A further embodiment of the inventive method is, therefore, a data carrier (or a digital storage medium or a computer-readable medium) comprising, recorded thereon, the computer program for performing one of the methods described herein. The data carrier, the digital storage medium, or the computer-readable medium are typically tangible or non-volatile.


A further embodiment of the inventive method is, therefore, a data stream or a sequence of signals representing the computer program for performing one of the methods described herein. The data stream or the sequence of signals may be configured, for example, to be transferred via a data communication connection, for example via the Internet.


A further embodiment comprises a processing means, for example a computer, or a programmable logic device, configured to or adapted to perform one of the methods described herein.


A further embodiment comprises a computer having installed thereon the computer program for performing one of the methods described herein.


A further embodiment in accordance with the invention includes an apparatus or a system configured to transmit a computer program for performing at least one of the methods described herein to a receiver. The transmission may be electronic or optical, for example. The receiver may be a computer, a mobile device, a memory device or a similar device, for example. The apparatus or the system may include a file server for transmitting the computer program to the receiver, for example.
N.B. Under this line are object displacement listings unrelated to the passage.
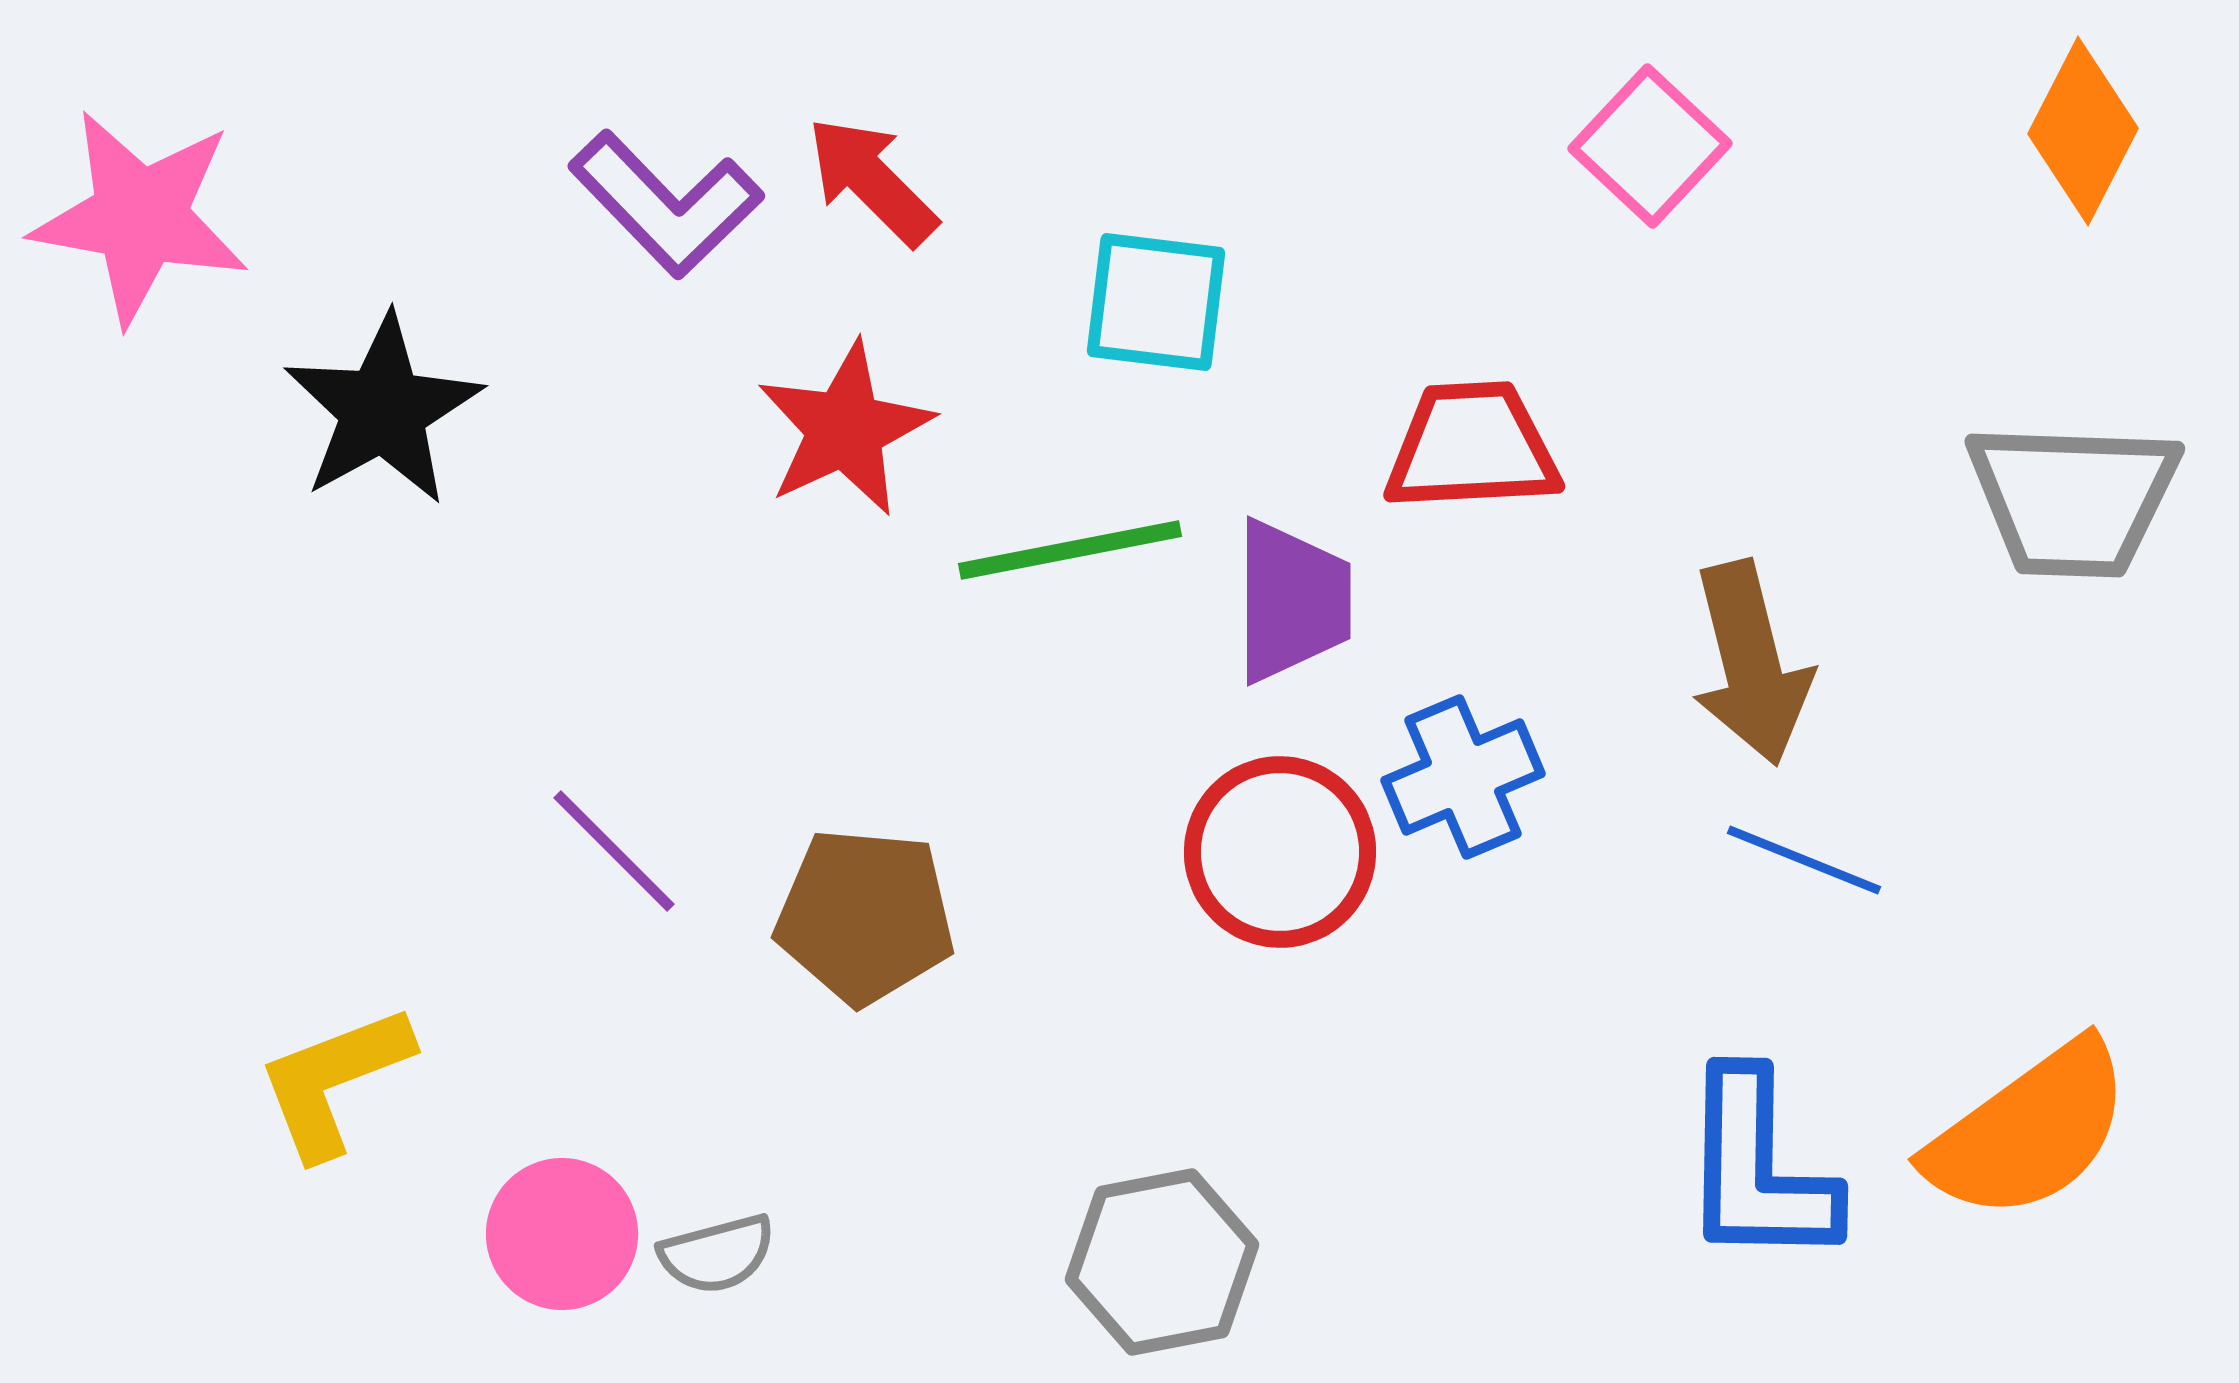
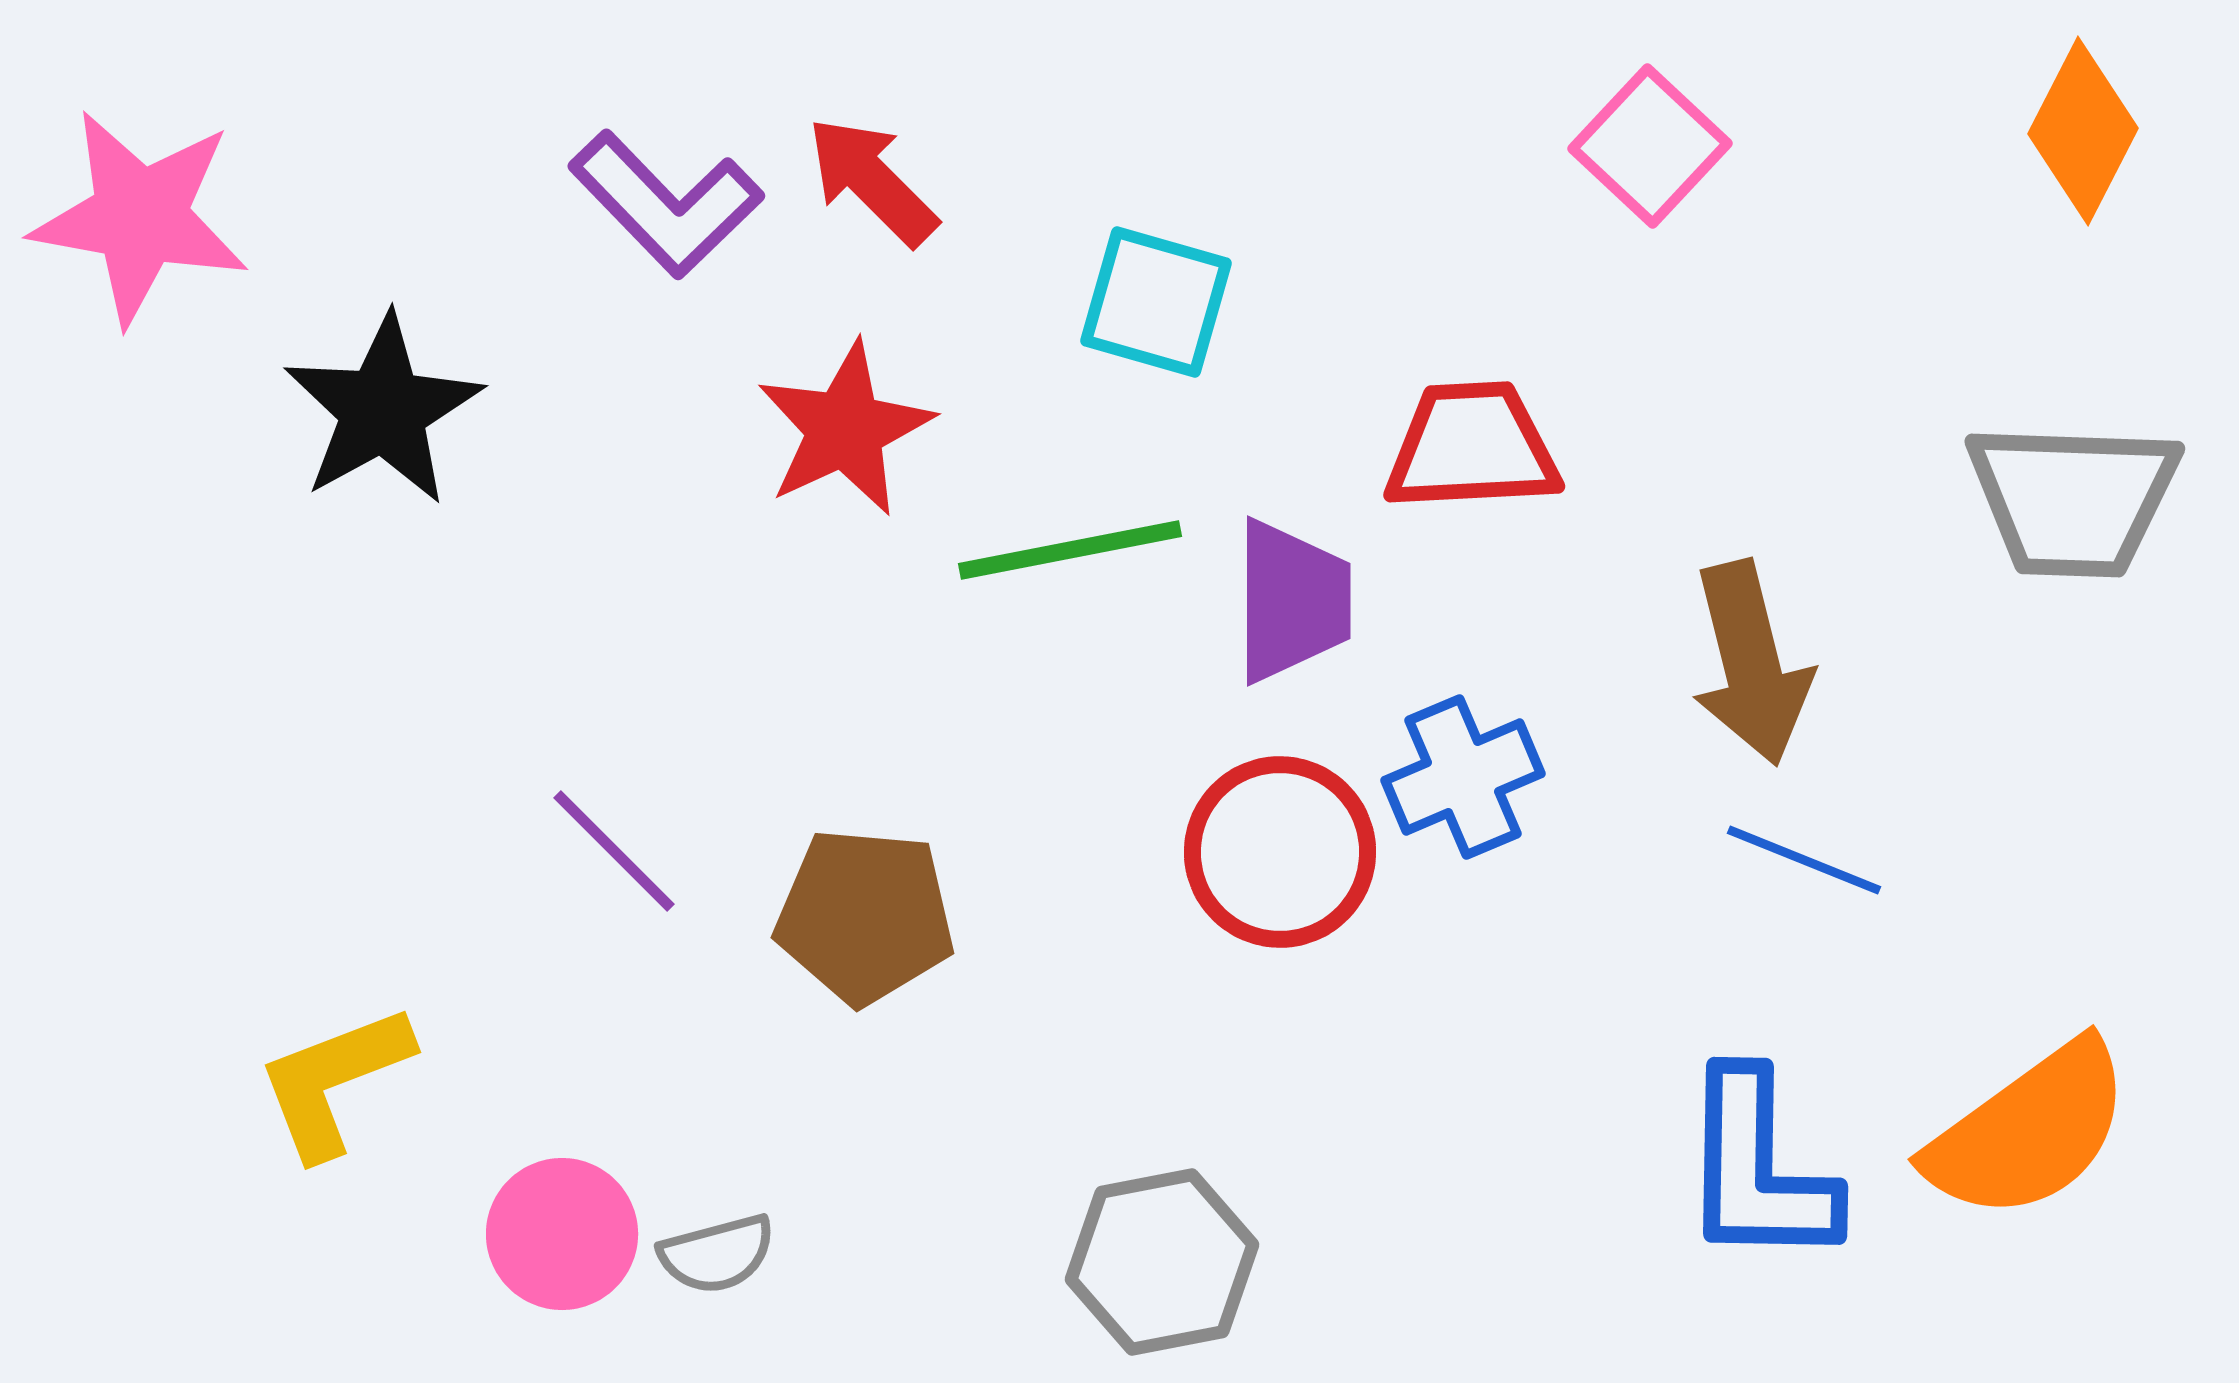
cyan square: rotated 9 degrees clockwise
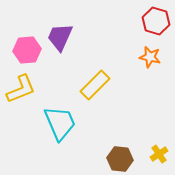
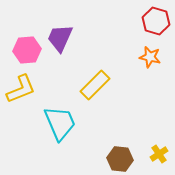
purple trapezoid: moved 1 px down
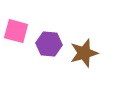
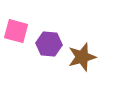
brown star: moved 2 px left, 4 px down
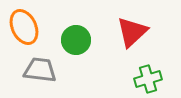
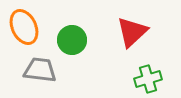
green circle: moved 4 px left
In some embodiments, a programmable logic device (for example a field programmable gate array, FPGA) may be used to perform some or all of the functionalities of the methods described herein. In some embodiments, a field programmable gate array may cooperate with a microprocessor in order to perform one of the methods described herein. Generally, the methods are performed by any hardware apparatus. This can be a universally applicable hardware, such as a computer processor (CPU) or hardware specific for the method, such as ASIC.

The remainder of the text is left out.